University of Pennsylvania, CIS 5650: GPU Programming and Architecture, Project 1 - Flocking
- Deze Lyu
- Tested on: Windows 11, AMD Ryzen 5 5600U @ 2.30GHz 16GB, NVIDIA GeForce MX450 9142MB
Q1: For each implementation, how does changing the number of boids affect performance? Why do you think this is?
A: In the Naive Neighbor Search method, the FPS decreases as the total count N increases because the algorithm has a time complexity of O(N) per thread. In contrast, the Scattered Uniform Grid and Coherent Uniform Grid methods offer better performance since both use grids to limit the number of neighbors that need to be searched and computed. The Coherent Uniform Grid method outperforms the Scattered Uniform Grid method because its most compute-intensive kernel has one fewer buffer to bind and read, and its memory access pattern is coherent rather than scattered, making it more efficient.
Q2: For each implementation, how does changing the block count and block size affect performance? Why do you think this is?
A: On my machine, the impact on performance after changing the block count and block size is not very noticeable, but I can still observe a slight performance improvement when the block size is moderately large. This is likely because a larger block size allows more threads to run in parallel, providing more processing power. However, if the block size becomes too large, the device needs to allocate more resources to keep the kernel running, which can negate the performance gains.
Q3: For the coherent uniform grid: did you experience any performance improvements with the more coherent uniform grid? Was this the outcome you expected? Why or why not?
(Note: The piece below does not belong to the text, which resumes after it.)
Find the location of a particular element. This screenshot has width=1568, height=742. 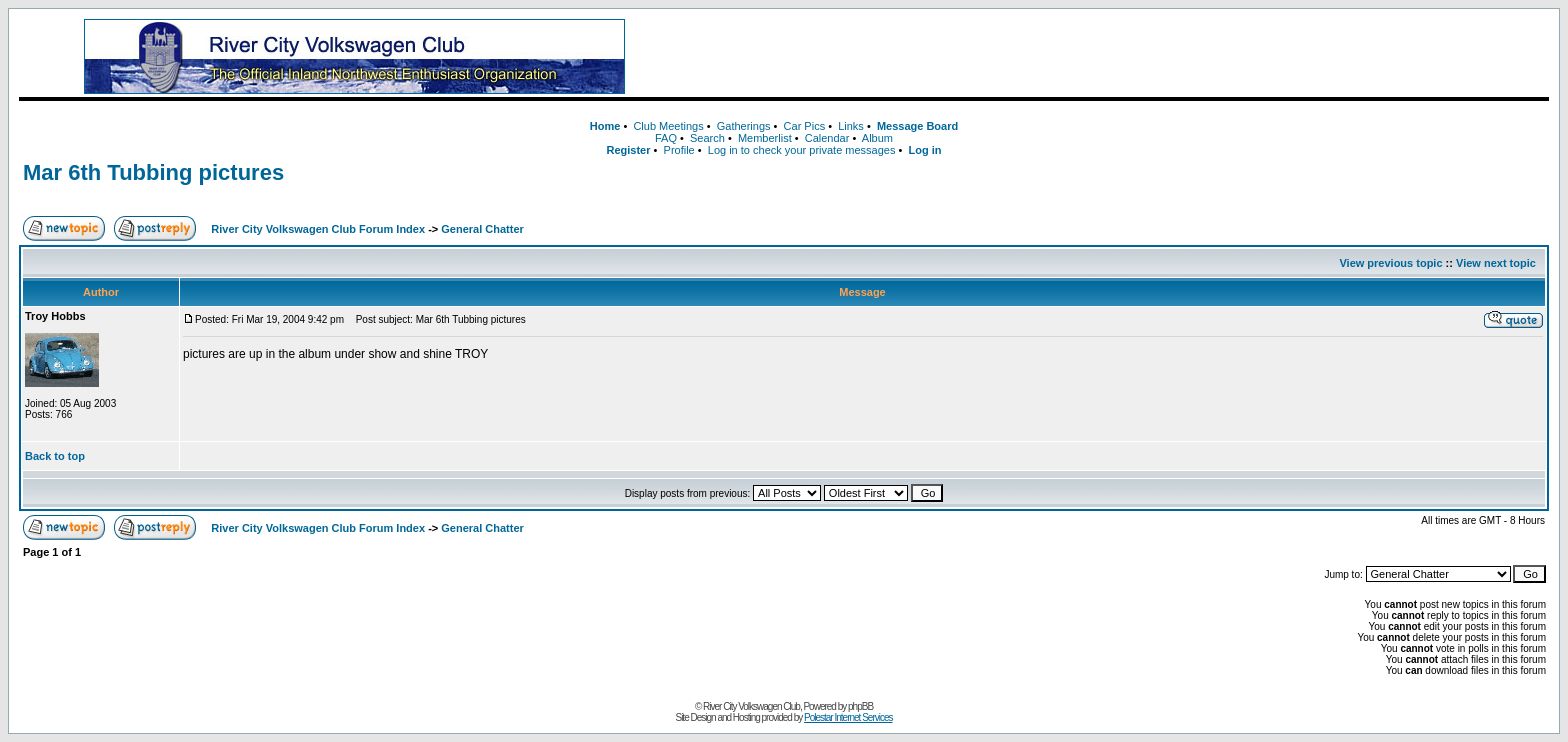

A: As I mentioned earlier, the Coherent Uniform Grid method offers better performance because the kernel requires one fewer buffer to bind to and read from. Although this approach involves executing an additional kernel, the new kernel is less computationally intensive, and the optimization of the primary kernel results in a greater performance boost. Furthermore, since the neighboring cells are stored adjacent to each other, reading from them becomes faster due to a more efficient memory access pattern.
Q4: Did changing cell width and checking 27 vs 8 neighboring cells affect performance? Why or why not? Be careful: it is insufficient (and possibly incorrect) to say that 27-cell is slower simply because there are more cells to check!
A: When considering the nearest 8 cells, each cell must be large enough to cover the entire search radius. Otherwise, when the search circle is positioned at the center of a cell, it becomes impossible to cover all potential neighboring areas with just 8 cells. Therefore, the side length of each cell should be 2R. In contrast, when considering the nearest 27 cells, the side length can be exactly R, ensuring that the search area is fully contained within these 27 cells. As a result, the minimum side length required for the 8-cell case is 4R, while for the 27-cell case, it is 3R, which is smaller. This reduction in cell size means fewer elements need to be examined, reducing the workload and potentially improving performance. However, when the density of boids is low, the 8-cell case can be more efficient than the 27-cell case, as expected.